Managing director considers liability notice to be illegal
In July 2014, the applicant brought an action and subsequently filed an application for interim relief. In support of his application, he claimed that the notice of liability was unlawful and that the immediate enforcement of the contested notice of liability would also mean undue hardship for him. Neither he himself nor the GmbH would have sufficient liquidity to make advance payments and pay the required amount (approx. 1.6 million EUR).

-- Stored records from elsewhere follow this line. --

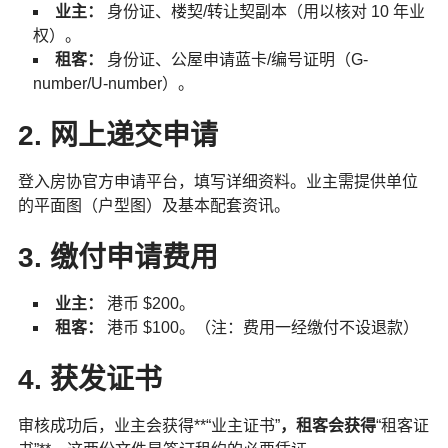
业主：
身份证、楼契/转让契副本（用以核对 10 年业
权）。
租客：
身份证、公屋申请蓝卡/编号证明（G-
number/U-number）。
2. 网上递交申请
登入房协官方申请平台，填写详细资料。业主需提供单位
的平面图（户型图）及基本配套资讯。
3. 缴付申请费用
业主：
港币 $200。
租客：
港币 $100。（注：费用一经缴付不设退款）
4. 获发证书
审核成功后，业主会获得**“业主证书”
，租客会获得
“租客证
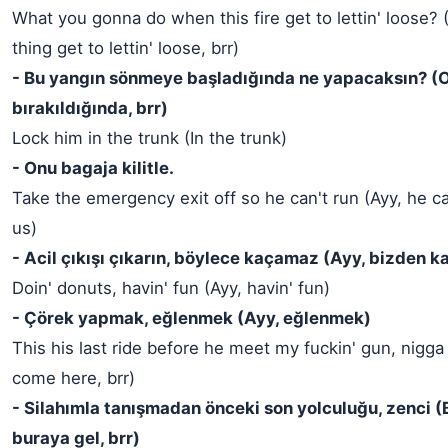
What you gonna do when this fire get to lettin' loose?
thing get to lettin' loose, brr)
- Bu yangın sönmeye başladığında ne yapacaksın? (O
bırakıldığında, brr)
Lock him in the trunk (In the trunk)
- Onu bagaja kilitle.
Take the emergency exit off so he can't run (Ayy, he ca
us)
- Acil çıkışı çıkarın, böylece kaçamaz (Ayy, bizden 
Doin' donuts, havin' fun (Ayy, havin' fun)
- Çörek yapmak, eğlenmek (Ayy, eğlenmek)
This his last ride before he meet my fuckin' gun, nigg
come here, brr)
- Silahımla tanışmadan önceki son yolculuğu, zenci (
buraya gel, brr)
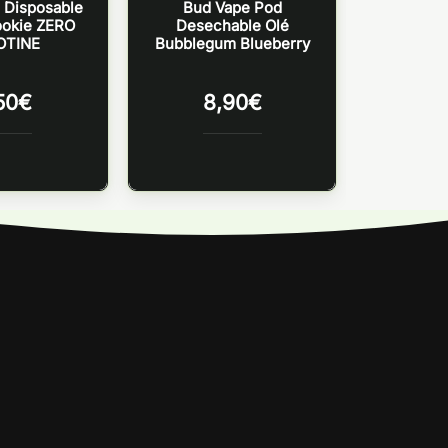
 Disposable
Bud Vape Pod
ookie ZERO
Desechable Olé
OTINE
Bubblegum Blueberry
50
€
8,90
€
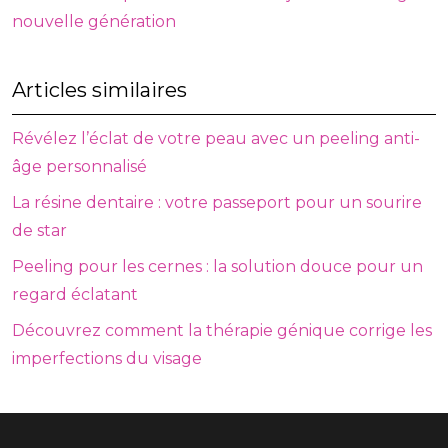
nouvelle génération
Articles similaires
Révélez l’éclat de votre peau avec un peeling anti-
âge personnalisé
La résine dentaire : votre passeport pour un sourire
de star
Peeling pour les cernes : la solution douce pour un
regard éclatant
Découvrez comment la thérapie génique corrige les
imperfections du visage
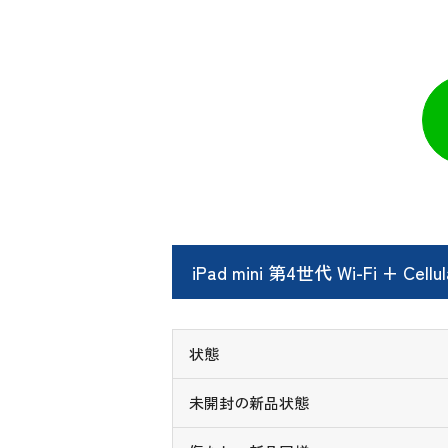
iPad mini 第4世代 Wi-Fi + C
状態
未開封の新品状態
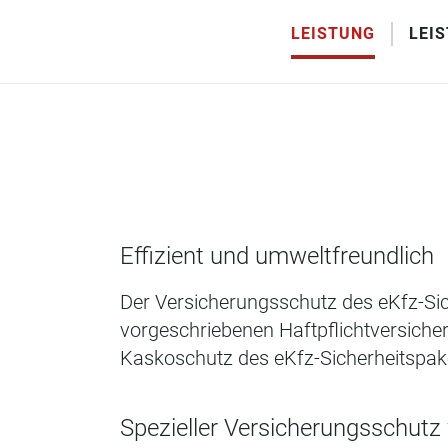
LEISTUNG
LEI
Effizient und umweltfreundlich
Der Versicherungsschutz des eKfz-Sich
vorgeschriebenen Haftpflichtversiche
Kaskoschutz des eKfz-Sicherheitspaket
Spezieller Versicherungsschutz 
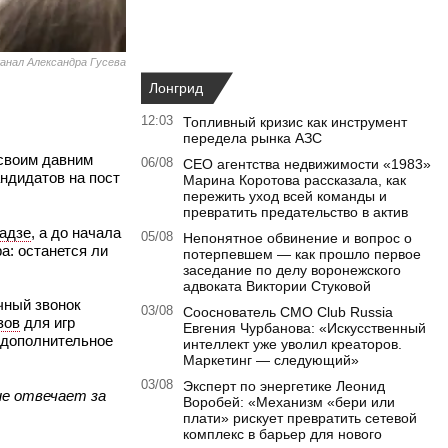
анал Александра Гусева
Лонгрид
12:03
Топливный кризис как инструмент
передела рынка АЗС
 своим давним
06/08
CEO агентства недвижимости «1983»
ндидатов на пост
Марина Коротова рассказала, как
пережить уход всей команды и
превратить предательство в актив
адзе
, а до начала
05/08
Непонятное обвинение и вопрос о
а: останется ли
потерпевшем — как прошло первое
заседание по делу воронежского
адвоката Виктории Стуковой
чный звонок
03/08
Сооснователь CMO Club Russia
зов
для игр
Евгения Чурбанова: «Искусственный
и дополнительное
интеллект уже уволил креаторов.
Маркетинг — следующий»
03/08
Эксперт по энергетике Леонид
не отвечает за
Воробей: «Механизм «бери или
плати» рискует превратить сетевой
комплекс в барьер для нового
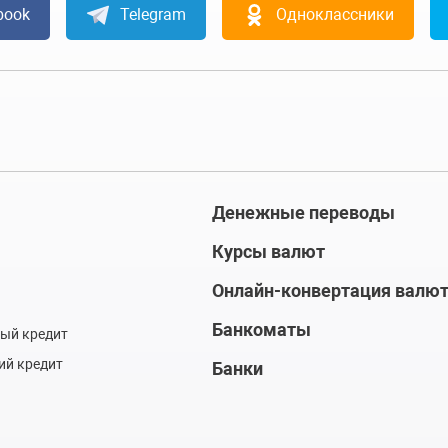
book
Telegram
Одноклассники
Денежные переводы
Курсы валют
Онлайн-конвертация валю
Банкоматы
ый кредит
ий кредит
Банки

Managing director objectively and subjectively aided the café owner in tax evasion
The Financial Court of Rheinland-Pfalz rejected the urgent application and essentially stated the following in its reasoning: According to the documents available to the Court and the evidence available, there were no serious doubts as to the legality of the contested notice of liability. Anyone who commits tax evasion or takes part in such an act is liable for the reduced taxes under § 71 Abgabenordnung ( AO) and can be held liable under § 191 AO by means of a liability assessment. On the basis of the confession and the legally binding conviction of the café owner by the Regional Court of Koblenz, the tax office had correctly assumed that the café owner had evaded the taxes at issue. The applicant had objectively and subjectively aided and abetted this tax evasion of the café owner and thus participated in his action within the meaning of § 71 AO. He had sold the cash register system associated with the manipulation software to the café owner as managing director of the GmbH. This is proven by the invoice of the GmbH, which identifies the applicant as the processor. It was not decisive when exactly and by whom the installation and instruction in the program had taken place and whether the applicant himself or a third party had developed the manipulation software. Rather, the aid for tax evasion in the event of a dispute consists in the applicant selling a complete system to the café owner, knowing the possibilities offered by that system and with the aim of allowing the café owner a tax reduction. The applicant expressly offered and sold the cash register system as a completely risk-free instrument for reducing taxes.
No misconduct as managing director of the GmbH but deliberate participation in external tax evasion
If the tax office uses an assistant who deliberately aided in tax evasion as a liable party, this is usually a discretionary decision, irrespective of the amount of the liability debt and/or the financial possibilities of the assistant. The liability provision (§ 71 AO) is of a compensatory nature and is intended to establish a liability for damages in the amount of the reduced amounts. The applicant is not claimed here for his misconduct as managing director of the GmbH, but for his intentional participation in a foreign tax evasion.
No suspension of the execution of the notice of liability due to unreasonable hardship
Suspension of the enforcement of the notice of liability due to undue hardship was also out of the question, because even in the case of undue hardship, suspension of enforcement was only possible if doubts as to the legality of the contested tax notice could not be excluded. As explained above, this was not the case here.